January Gardening 2023
This ode to January is from my podcast, The Garden Culture Podcast. Each month I write a dedication to the new month and highlight what’s happening in the garden, forest, and home.
January is snowflakes on eyelashes, steam off your mug of coffee, and frost-tipped kale.
While this month marks the beginning of a new chapter for many, nature rolls on as mid-winter affords us time to plan and ponder.
The month’s fresh wind is both icy cold and wakeful, as we gain some sunlight. For the gardener, it can be Spring’s Spring. A great time to clean, organize, and prepare for the busy season. Seed packets can be organized, new seeds ordered. Tools and pots cleaned and sanitized, an inventory of soil and amendments taken.
In the home, we’re baking and combining the bustle of new goals with the slow drip of winter’s beckoning to sit still by the fire. Beeswax candles and soft light fill our evenings, a daily tea time is something we’re leaning into for the sake of civility and rhythm.
The days are lengthening and this month’s full moon falls on January 6th. This is a great moon for setting ambitious goals and fresh intentions. If you’re like me, you need to feel the energy of the new year before choosing a word or theme. This moon is a great place to start with your annual stock-taking and internal plan-making.
In the garden, bare-root trees and roses can be planted, as can many cool season crops for growers in mild climates. The succession sowing and even new seed starting has not ceased, even with this being the coldest month for most zones. Parsnips, brassicas, potatoes. Mulch plays an ever-active role and should not be discounted. Consider adding epsom salt to fruit trees, just before a good rain, as well as sow some seeds before all that yummy natural nitrogen comes down. If there is snow on the ground for you, consider just a walk through the garden to refresh your heart.

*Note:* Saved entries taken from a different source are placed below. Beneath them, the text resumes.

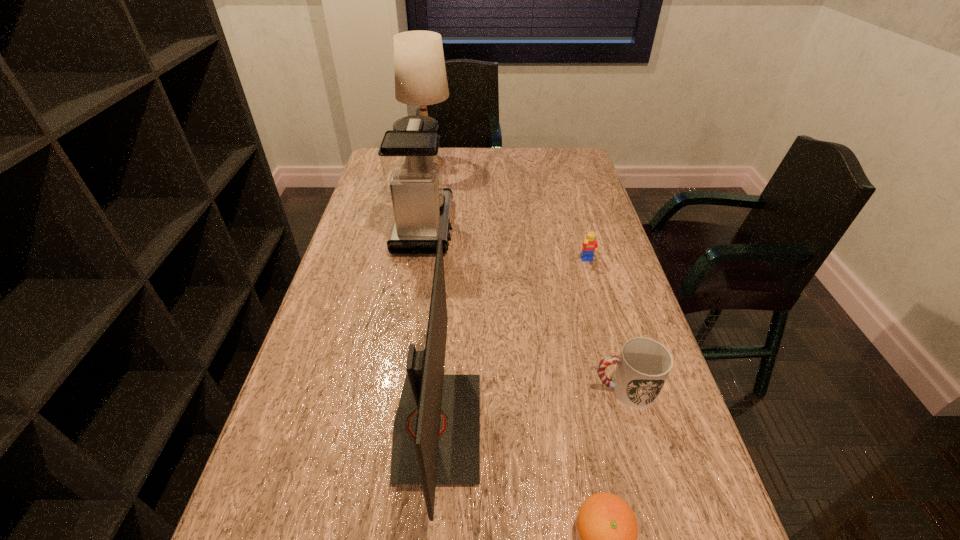 The image size is (960, 540). Find the location of `the farthest object`. the farthest object is located at coordinates (420, 75).

The image size is (960, 540). Find the location of `the tallest object`. the tallest object is located at coordinates (420, 75).

I want to click on coffee maker, so click(409, 155).

In order to click on the third shortest object in this screenshot , I will do `click(643, 366)`.

Find the location of a particular element. This screenshot has height=540, width=960. Lego is located at coordinates (589, 246).

Identify the location of free space located 0.340m on the right of the lamp. (542, 163).

This screenshot has height=540, width=960. Identify the location of free space located at the front of the coffee maker where the controls are located. (508, 227).

Find the location of a particular element. vacant space located 0.290m on the handle side of the third shortest object is located at coordinates (454, 389).

This screenshot has height=540, width=960. Identify the location of free space located on the handle side of the third shortest object. (544, 389).

Locate an element on the screen. The width and height of the screenshot is (960, 540). vacant area situated on the handle side of the third shortest object is located at coordinates (407, 389). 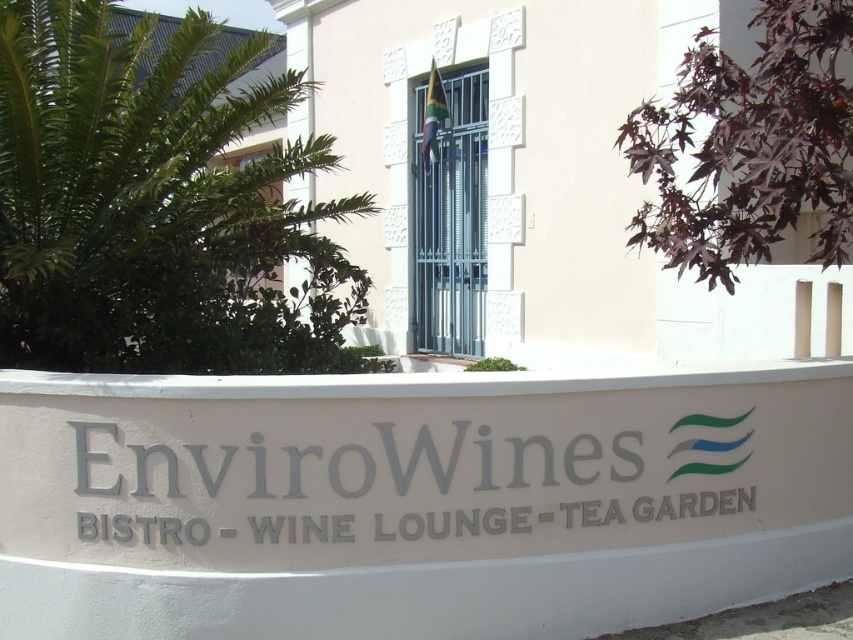 Who is more distant from viewer, (149, 468) or (428, 90)?

Point (428, 90)

How distant is gray metallic sign at center from metallic gate at center?

gray metallic sign at center and metallic gate at center are 6.34 meters apart.

Where is `gray metallic sign at center`? gray metallic sign at center is located at coordinates (352, 465).

What are the coordinates of `gray metallic sign at center` in the screenshot? It's located at (352, 465).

Foraging in winter is often a rare occasion though not ruled out. Conifer needles, like pine needles, are readily available, as are birch bark and branches – the inner bark a flour substitute. Maple syrup of course is being tapped out of trees, acorns and dock seeds being gathered. Rose hips are a bright spot on the horizon, as are hawthorn berries and wild cranberries.

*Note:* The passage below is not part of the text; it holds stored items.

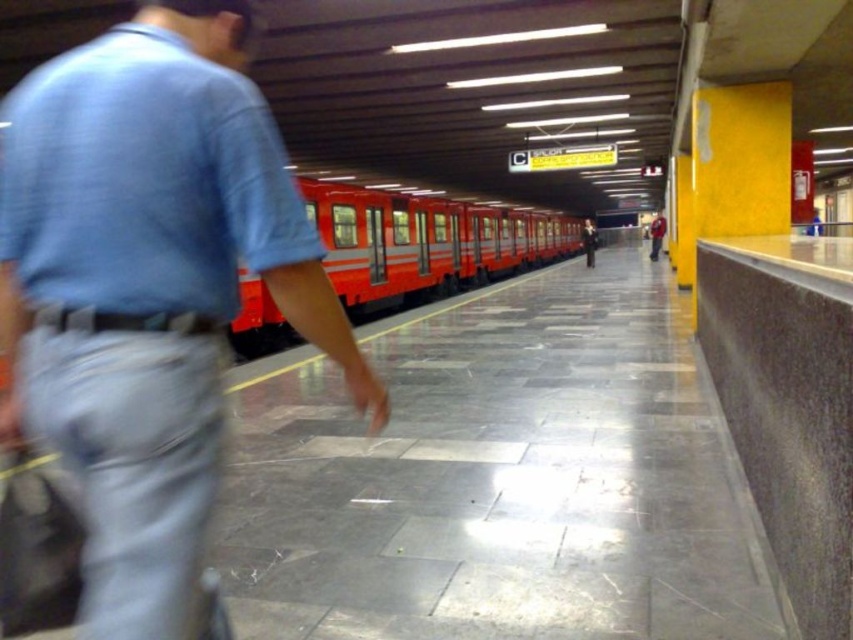 You are standing on the subway platform and see the denim jeans at left and the shiny red train at center. Which object is nearer to you?

The denim jeans at left is closer to the viewer than the shiny red train at center.

You are standing on the subway platform and want to find the denim jeans at left. According to the scene description, where would you look relative to the platform?

The denim jeans at left are located at the point 0.450 on the x axis and 0.175 on the y axis relative to the platform.

You are standing on the subway platform and see the denim jeans at left and the shiny red train at center. If you want to board the train before it departs, which object should you move towards and why?

You should move towards the shiny red train at center because the denim jeans at left is 11.81 meters away from it. Since the train is the destination for boarding, moving towards the train ensures you can board before departure. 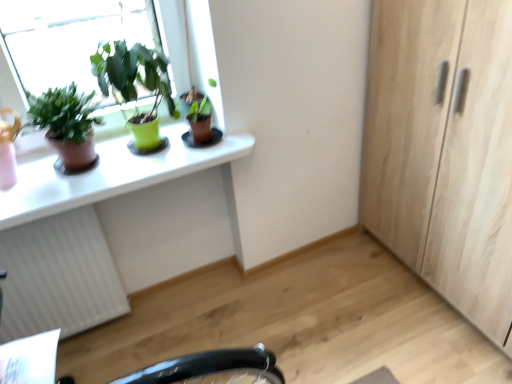 The image size is (512, 384). I want to click on free space in front of green matte pot at upper left, the second houseplant positioned from the right, so click(x=137, y=170). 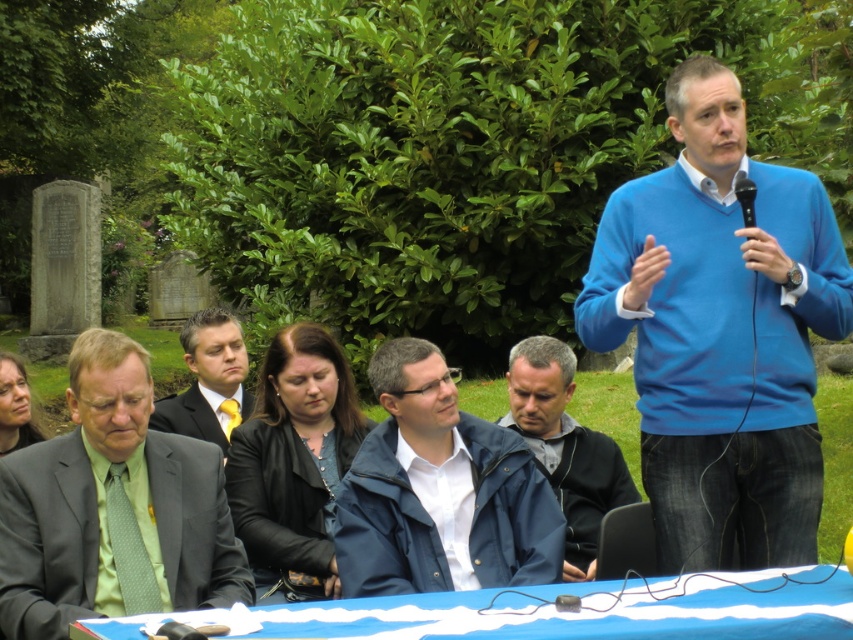 You are attending a professional event and need to locate the speaker. The speaker is wearing a dark suit at center and using a black plastic microphone at upper right. Based on their positions, where would the speaker most likely be seated relative to the microphone?

The dark suit at center is located below the black plastic microphone at upper right, so the speaker wearing the dark suit at center is seated below the microphone at upper right.

Based on the photo, you are organizing a professional event and need to arrange seating based on the attendees clothing. You see a green silk tie at left and a black leather jacket at center. Which clothing item is located to the left of the other?

The green silk tie at left is positioned on the left side of black leather jacket at center. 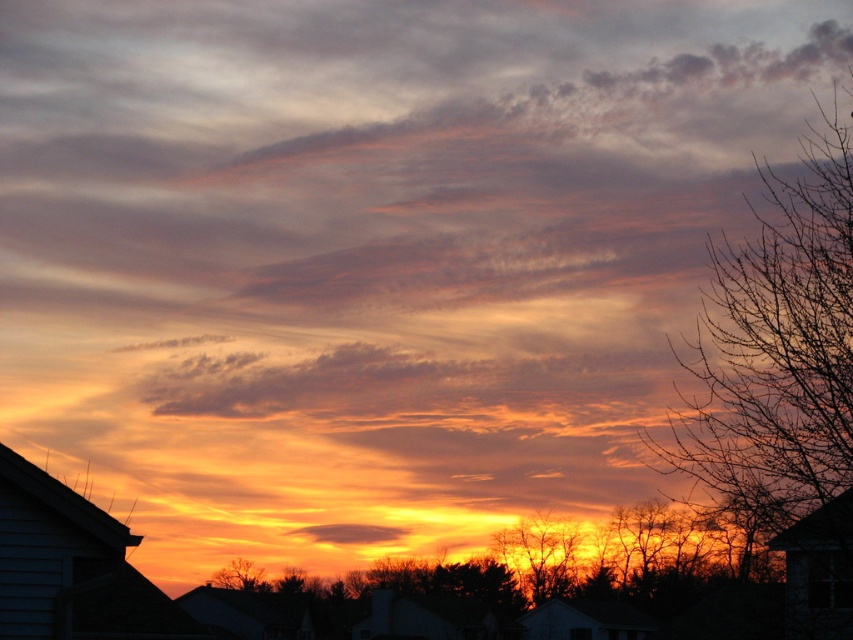 You are an artist trying to paint the sunset scene. You notice the silvery branches at upper right and the brown textured tree at lower center. Which of these two objects would you paint first to ensure proper layering based on their heights?

Since the silvery branches at upper right is much taller than the brown textured tree at lower center, you should paint the brown textured tree at lower center first, then the silvery branches at upper right to maintain the correct spatial relationship. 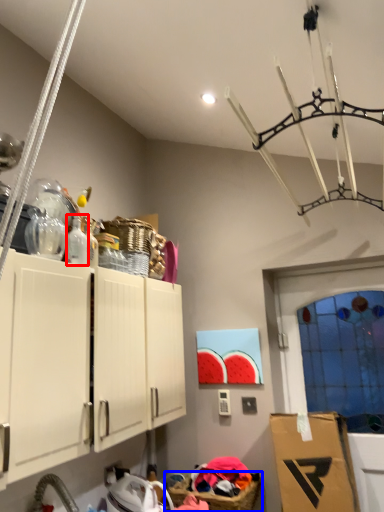 Question: Among these objects, which one is farthest to the camera, bottle (highlighted by a red box) or basket (highlighted by a blue box)?

Choices:
 (A) bottle
 (B) basket

Answer: (B) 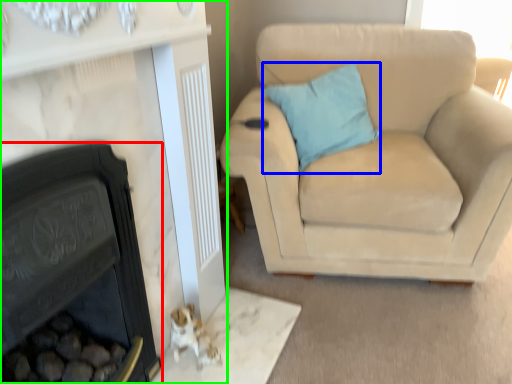 Question: Which object is positioned farthest from fireplace (highlighted by a red box)? Select from pillow (highlighted by a blue box) and fireplace (highlighted by a green box).

Choices:
 (A) pillow
 (B) fireplace

Answer: (A) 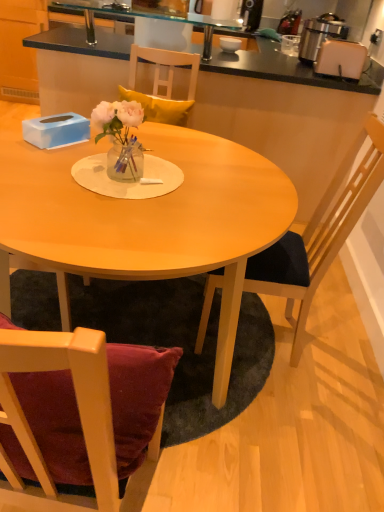 The image size is (384, 512). I want to click on vacant space in front of wooden chair at right, so click(x=319, y=418). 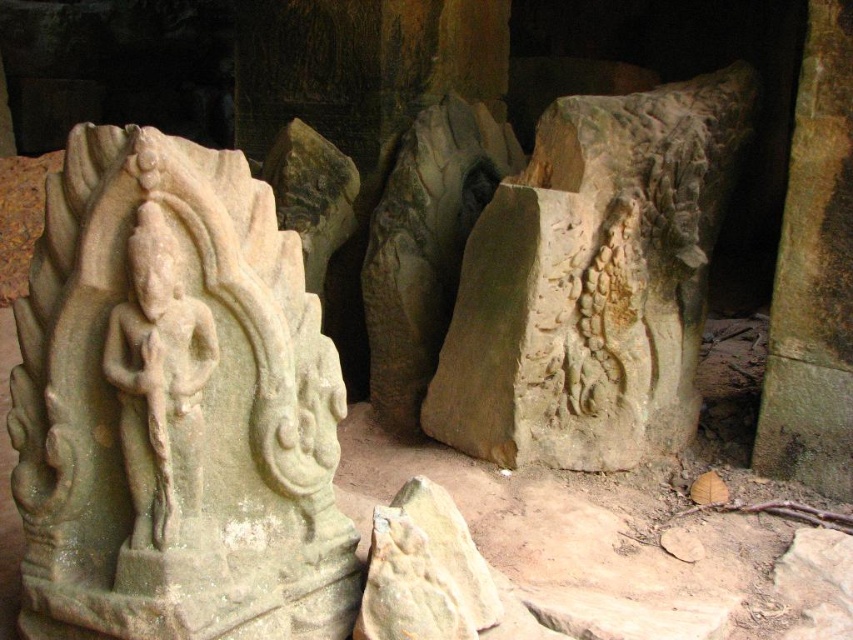 Is gray stone statue at center bigger than white stone deity at left?

Yes, gray stone statue at center is bigger than white stone deity at left.

Between gray stone statue at center and white stone deity at left, which one appears on the right side from the viewer's perspective?

From the viewer's perspective, white stone deity at left appears more on the right side.

Does point (260, 305) come in front of point (141, 486)?

That is False.

At what (x,y) coordinates should I click in order to perform the action: click on gray stone statue at center. Please return your answer as a coordinate pair (x, y). Image resolution: width=853 pixels, height=640 pixels. Looking at the image, I should click on (173, 406).

How much distance is there between gray stone statue at center and gray stone carving at center?

gray stone statue at center is 3.81 feet away from gray stone carving at center.

Is gray stone statue at center bigger than gray stone carving at center?

No.

What do you see at coordinates (173, 406) in the screenshot? I see `gray stone statue at center` at bounding box center [173, 406].

The image size is (853, 640). I want to click on gray stone statue at center, so click(173, 406).

Which is in front, point (663, 186) or point (178, 442)?

Point (178, 442) is in front.

Can you confirm if gray stone carving at center is bigger than white stone deity at left?

Yes.

Identify the location of gray stone carving at center. (593, 282).

The width and height of the screenshot is (853, 640). I want to click on gray stone carving at center, so click(x=593, y=282).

We can also find treasures like early nettle, watercress, yarrow,, miner’s lettuce, and chickweed. Dandelion and Chicory roots are making an entrance – a great coffee substitute when roasted.
The one task I would recommend really leaning into this month is garden planning. What do you want to plant and where, how can you improve as a gardener? Consider seasonal eating this year and working to think first on what is available and ripe, then on what to make for meals.
With so much pressure around the start of the year, I urge you to listen to your own inner voice. If rest is what you need, don’t rush into setting a resolution. If you’ve got a burst of creativity knocking, then by all means, pursue it.